Le cachou est encore un produit de la même famille, qui compte aussi parmi ses membres l’arbre de Judée et le baguenaudier commun, deux des principaux ornements des jardins d’une certaine étendue.

Enfin, la famille des légumineuses compte parmi ses membres le lotier pied-d’oiseau et le sainfoin oscillant. Ce fut le premier de ces végétaux qui fit soupçonner à Linné les changements qu’éprouvaient les plantes pendant la nuit. Cet homme de génie ayant remarqué un soir, en se promenant dans son jardin, à Upsal, que les fleurs du lotier avaient disparu, pensa d’abord qu’elles avaient été arrachées, et il passa outre; mais quelle fut sa surprise lorsque le lendemain, dans le cours de la journée, il les retrouva sur la plante, aussi belles et aussi fraîches qu’avant leur disparition! Il comprit qu’il s’opérait dans ces plantes un phénomène inconnu jusqu’alors, et pendant trois nuits entières il se tint en observation près des lotiers. Ce fut ainsi qu’il déroba à la nature son secret, et qu’il découvrit l’intéressant et étonnant phénomène du sommeil des plantes, que quelques-uns de ses devanciers avaient seulement soupçonné.

Le sainfoin oscillant n’est pas moins remarquable sous ce rapport que le lotier.

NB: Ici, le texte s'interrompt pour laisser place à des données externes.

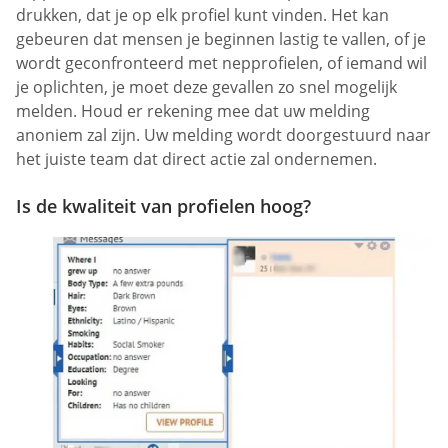
drukken, dat je op elk profiel kunt vinden. Het kan
gebeuren dat mensen je beginnen lastig te vallen, of je
wordt geconfronteerd met nepprofielen, of iemand wil
je oplichten, je moet deze gevallen zo snel mogelijk
melden. Houd er rekening mee dat uw melding
anoniem zal zijn. Uw melding wordt doorgestuurd naar
het juiste team dat direct actie zal ondernemen.
Is de kwaliteit van profielen hoog?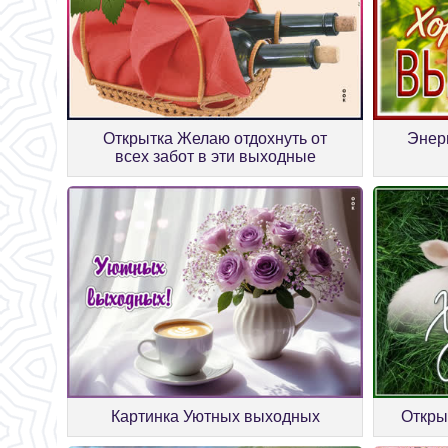
Открытка Желаю отдохнуть от
Энер
всех забот в эти выходные
Картинка Уютных выходных
Откры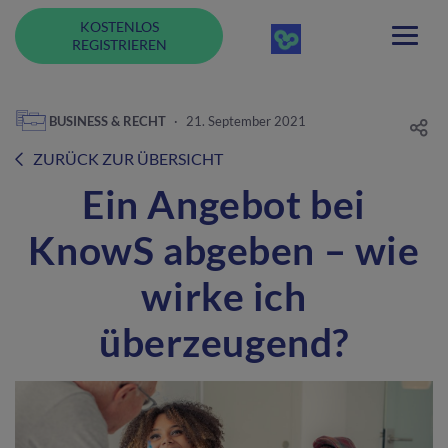
KOSTENLOS
REGISTRIEREN
BUSINESS & RECHT
·
21. September 2021
ZURÜCK ZUR ÜBERSICHT
Ein Angebot bei
KnowS abgeben – wie
wirke ich
überzeugend?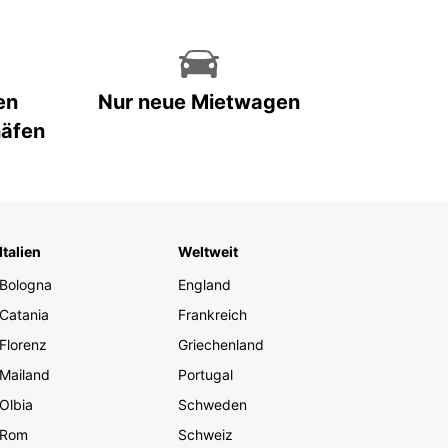
en
Nur neue Mietwagen
häfen
Italien
Weltweit
Bologna
England
Catania
Frankreich
Florenz
Griechenland
Mailand
Portugal
Olbia
Schweden
Rom
Schweiz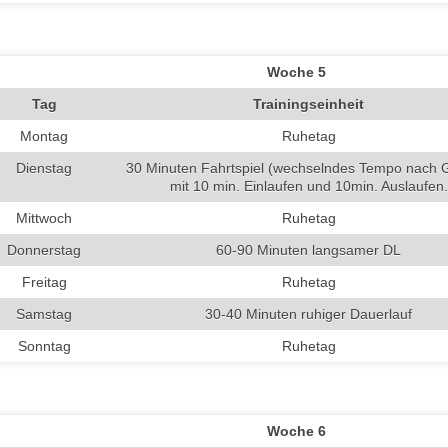
Woche 5
Tag
Trainingseinheit
Montag
Ruhetag
Dienstag
30 Minuten Fahrtspiel (wechselndes Tempo nach G
mit 10 min. Einlaufen und 10min. Auslaufen.
Mittwoch
Ruhetag
Donnerstag
60-90 Minuten langsamer DL
Freitag
Ruhetag
Samstag
30-40 Minuten ruhiger Dauerlauf
Sonntag
Ruhetag
Woche 6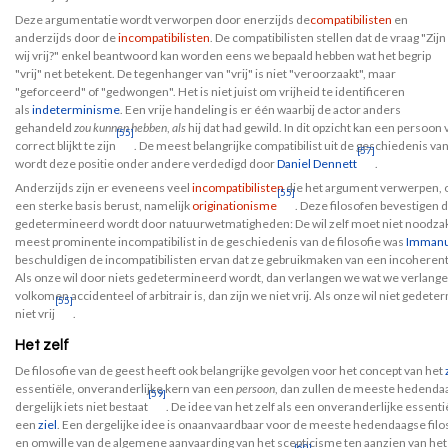
Deze argumentatie wordt verworpen door enerzijds de
compatibilisten
en
anderzijds door de
incompatibilisten
. De compatibilisten stellen dat de vraag "Zijn
wij vrij?" enkel beantwoord kan worden eens we bepaald hebben wat het begrip
"vrij" net betekent. De tegenhanger van "vrij" is niet "veroorzaakt", maar
"geforceerd" of "gedwongen". Het is niet juist om vrijheid te identificeren
als
indeterminisme
. Een vrije handeling is er één waarbij de actor anders
gehandeld
zou kunnen hebben
,
als
hij dat had gewild. In dit opzicht kan een persoon
[55]
correct blijkt te zijn
. De meest belangrijke compatibilist uit de geschiedenis van
[57]
wordt deze positie onder andere verdedigd door
Daniel Dennett
.
Anderzijds zijn er eveneens veel
incompatibilisten
die het argument verwerpen, om
[55]
een sterke basis berust, namelijk
originationisme
. Deze filosofen bevestigen d
gedetermineerd wordt door natuurwetmatigheden: De wil zelf moet niet noodzakelij
meest prominente incompatibilist in de geschiedenis van de filosofie was
Immanu
beschuldigen de incompatibilisten ervan dat ze gebruikmaken van een incoherent b
Als onze wil door niets gedetermineerd wordt, dan verlangen we wat we verlangen
volkomen accidenteel of arbitrair is, dan zijn we niet vrij. Als onze wil niet gedet
[55]
niet vrij
.
Het zelf
De filosofie van de geest heeft ook belangrijke gevolgen voor het concept van het
essentiële, onveranderlijke kern van een
persoon
, dan zullen de meeste hedendaa
[59]
dergelijk iets niet bestaat
. De idee van het zelf als een onveranderlijke essentië
een
ziel
. Een dergelijke idee is onaanvaardbaar voor de meeste hedendaagse filos
en omwille van de algemene aanvaarding van het scepticisme ten aanzien van het '
[60]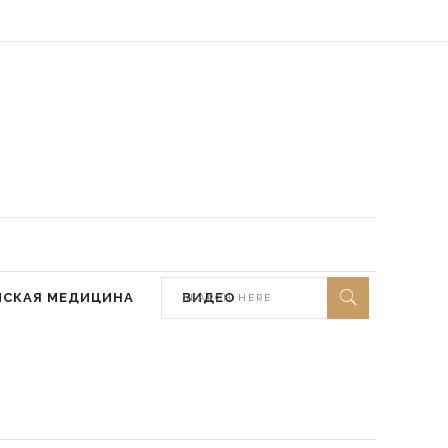
 мир ей)
МСКАЯ МЕДИЦИНА
ВИДЕО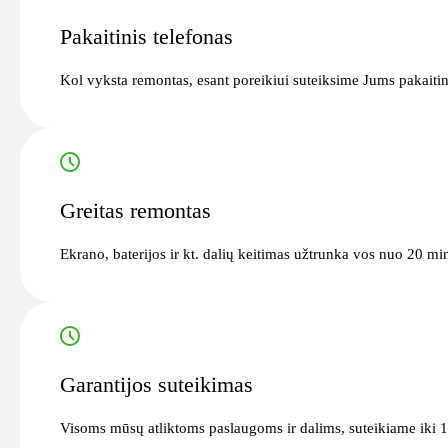
Pakaitinis telefonas
Kol vyksta remontas, esant poreikiui suteiksime Jums pakaitin
Greitas remontas
Ekrano, baterijos ir kt. dalių keitimas užtrunka vos nuo 20 mi
Garantijos suteikimas
Visoms mūsų atliktoms paslaugoms ir dalims, suteikiame iki 1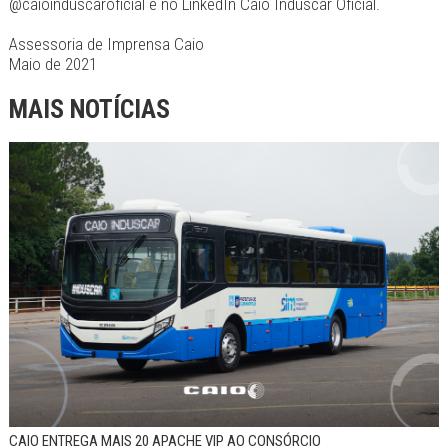
@caioinduscaroficial e no LinkedIn Caio Induscar Oficial.
Assessoria de Imprensa Caio
Maio de 2021
MAIS NOTÍCIAS
CAIO ENTREGA MAIS 20 APACHE VIP AO CONSÓRCIO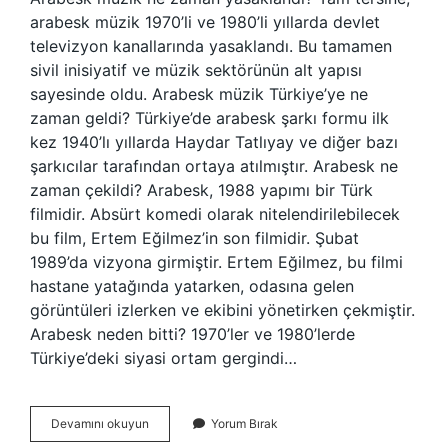
arabesk müzik 1970’li ve 1980’li yıllarda devlet
televizyon kanallarında yasaklandı. Bu tamamen
sivil inisiyatif ve müzik sektörünün alt yapısı
sayesinde oldu. Arabesk müzik Türkiye’ye ne
zaman geldi? Türkiye’de arabesk şarkı formu ilk
kez 1940’lı yıllarda Haydar Tatlıyay ve diğer bazı
şarkıcılar tarafından ortaya atılmıştır. Arabesk ne
zaman çekildi? Arabesk, 1988 yapımı bir Türk
filmidir. Absürt komedi olarak nitelendirilebilecek
bu film, Ertem Eğilmez’in son filmidir. Şubat
1989’da vizyona girmiştir. Ertem Eğilmez, bu filmi
hastane yatağında yatarken, odasına gelen
görüntüleri izlerken ve ekibini yönetirken çekmiştir.
Arabesk neden bitti? 1970’ler ve 1980’lerde
Türkiye’deki siyasi ortam gergindi…
Türkiyede
Devamını okuyun
Yorum Bırak
Arabesk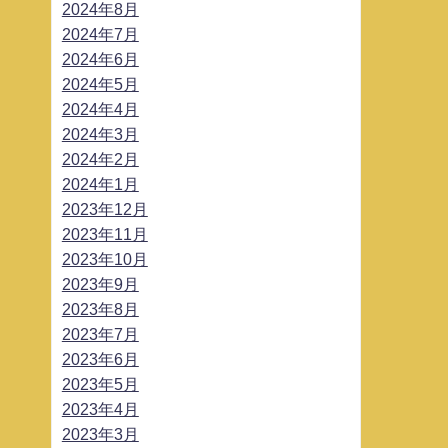
2024年8月
2024年7月
2024年6月
2024年5月
2024年4月
2024年3月
2024年2月
2024年1月
2023年12月
2023年11月
2023年10月
2023年9月
2023年8月
2023年7月
2023年6月
2023年5月
2023年4月
2023年3月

Cette plante, originaire des Indes, a des mouvements singuliers: les deux folioles latérales, continuellement agitées, décrivent un arc de cercle dans l’espace de deux minutes. Le plus ordinairement, l’une se porte vers le haut, tandis que l’autre s’abaisse. Ce mouvement se continue dans les feuilles détachées de la plante, et il peut même exister pendant plusieurs jours, si l’on a soin de mettre le pétiole dans l’eau. Chose plus remarquable encore, le mouvement cesse dès que l’époque de la fécondation de la plante est passée. Les Indiens attribuent à ces folioles des propriétés extraordinaires, et ils en composent des philtres... Ne nous en moquons pas trop: ces philtres-là pourraient être des cousins germains de nos tisanes.

Les térébinthacées forment aussi une famille d’une grande utilité à cause des beaux vernis qu’elles produisent; c’est à cette famille qu’appartient le pistachier, dont les amandes vertes sont si fort en honneur chez les confiseurs et les glaciers.

On cultive, dans les contrées méridionales de l’Europe, deux espèces du genre pistachier, le lentisque et le pistachier térébinthe. C’est du premier de ces arbres que provient le mastic du commerce; l’autre donne la térébenthine la plus recherchée, celle dite de Chio: les Orientaux la mâchent habituellement pour se parfumer la bouche.